→ Extracted material
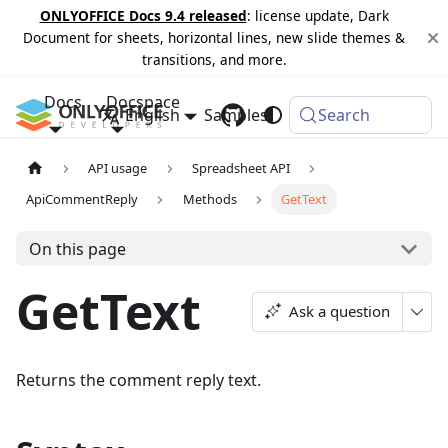
ONLYOFFICE Docs 9.4 released
: license update, Dark
Document for sheets, horizontal lines, new slide themes &
transitions, and more.
Docs
Docspace
English
Samples
Changelog
Search
API usage
Spreadsheet API
ApiCommentReply
Methods
GetText
On this page
GetText
Ask a question
Returns the comment reply text.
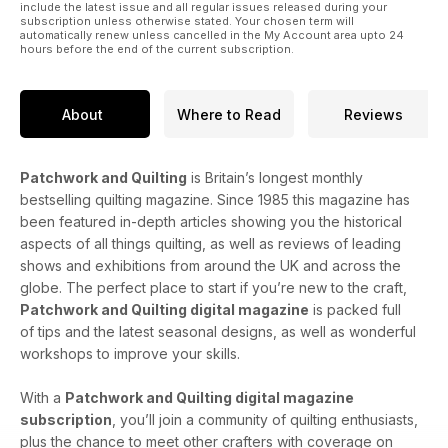
include the latest issue and all regular issues released during your
subscription unless otherwise stated. Your chosen term will
automatically renew unless cancelled in the My Account area upto 24
hours before the end of the current subscription.
About
Where to Read
Reviews
Patchwork and Quilting
is Britain’s longest monthly
bestselling quilting magazine. Since 1985 this magazine has
been featured in-depth articles showing you the historical
aspects of all things quilting, as well as reviews of leading
shows and exhibitions from around the UK and across the
globe. The perfect place to start if you’re new to the craft,
Patchwork and Quilting digital magazine
is packed full
of tips and the latest seasonal designs, as well as wonderful
workshops to improve your skills.
With a
Patchwork and Quilting digital magazine
subscription
, you’ll join a community of quilting enthusiasts,
plus the chance to meet other crafters with coverage on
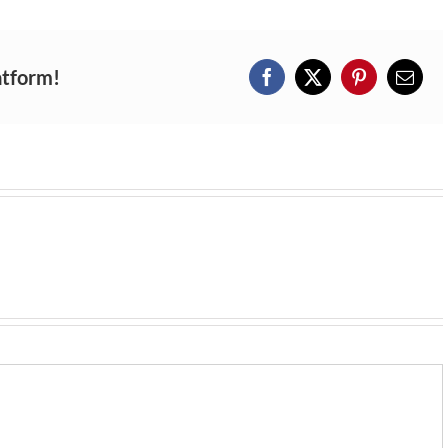
atform!
Facebook
X
Pinterest
Email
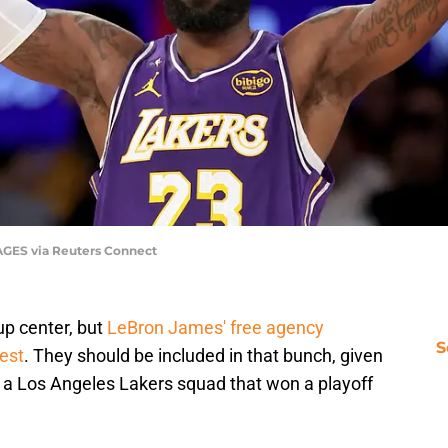
AGES via Reuters Connect
p center, but
LeBron James' free agency
S
rest
. They should be included in that bunch, given
 a Los Angeles Lakers squad that won a playoff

→ Try it
Wherever the word "latest" appears in the entries above, copy that whole line.

→ Exercise response
include the latest issue and all regular issues released during your
of tips and the latest seasonal designs, as well as wonderful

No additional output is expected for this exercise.